▶ Your instructions:
In the copy, include every record below exactly as it appears, but no pictures.

---

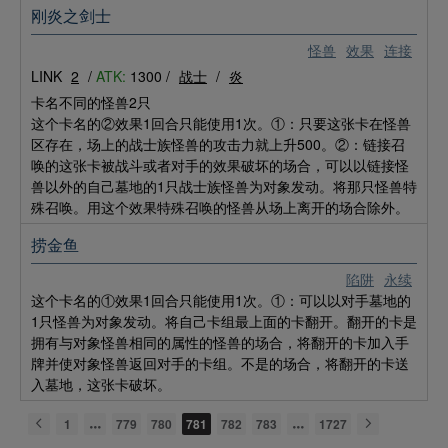
刚炎之剑士
怪兽
效果
连接
LINK
2
/
ATK:
1300 /
战士
/
炎
卡名不同的怪兽2只
这个卡名的②效果1回合只能使用1次。①：只要这张卡在怪兽
区存在，场上的战士族怪兽的攻击力就上升500。②：链接召
唤的这张卡被战斗或者对手的效果破坏的场合，可以以链接怪
兽以外的自己墓地的1只战士族怪兽为对象发动。将那只怪兽特
殊召唤。用这个效果特殊召唤的怪兽从场上离开的场合除外。
捞金鱼
陷阱
永续
这个卡名的①效果1回合只能使用1次。①：可以以对手墓地的
1只怪兽为对象发动。将自己卡组最上面的卡翻开。翻开的卡是
拥有与对象怪兽相同的属性的怪兽的场合，将翻开的卡加入手
牌并使对象怪兽返回对手的卡组。不是的场合，将翻开的卡送
入墓地，这张卡破坏。
1
779
780
781
782
783
1727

---

▶ Exercise answer:
刚炎之剑士
怪兽
效果
连接
LINK
2
/
ATK:
1300 /
战士
/
炎
卡名不同的怪兽2只
这个卡名的②效果1回合只能使用1次。①：只要这张卡在怪兽
区存在，场上的战士族怪兽的攻击力就上升500。②：链接召
唤的这张卡被战斗或者对手的效果破坏的场合，可以以链接怪
兽以外的自己墓地的1只战士族怪兽为对象发动。将那只怪兽特
殊召唤。用这个效果特殊召唤的怪兽从场上离开的场合除外。
捞金鱼
陷阱
永续
这个卡名的①效果1回合只能使用1次。①：可以以对手墓地的
1只怪兽为对象发动。将自己卡组最上面的卡翻开。翻开的卡是
拥有与对象怪兽相同的属性的怪兽的场合，将翻开的卡加入手
牌并使对象怪兽返回对手的卡组。不是的场合，将翻开的卡送
入墓地，这张卡破坏。
1
779
780
781
782
783
1727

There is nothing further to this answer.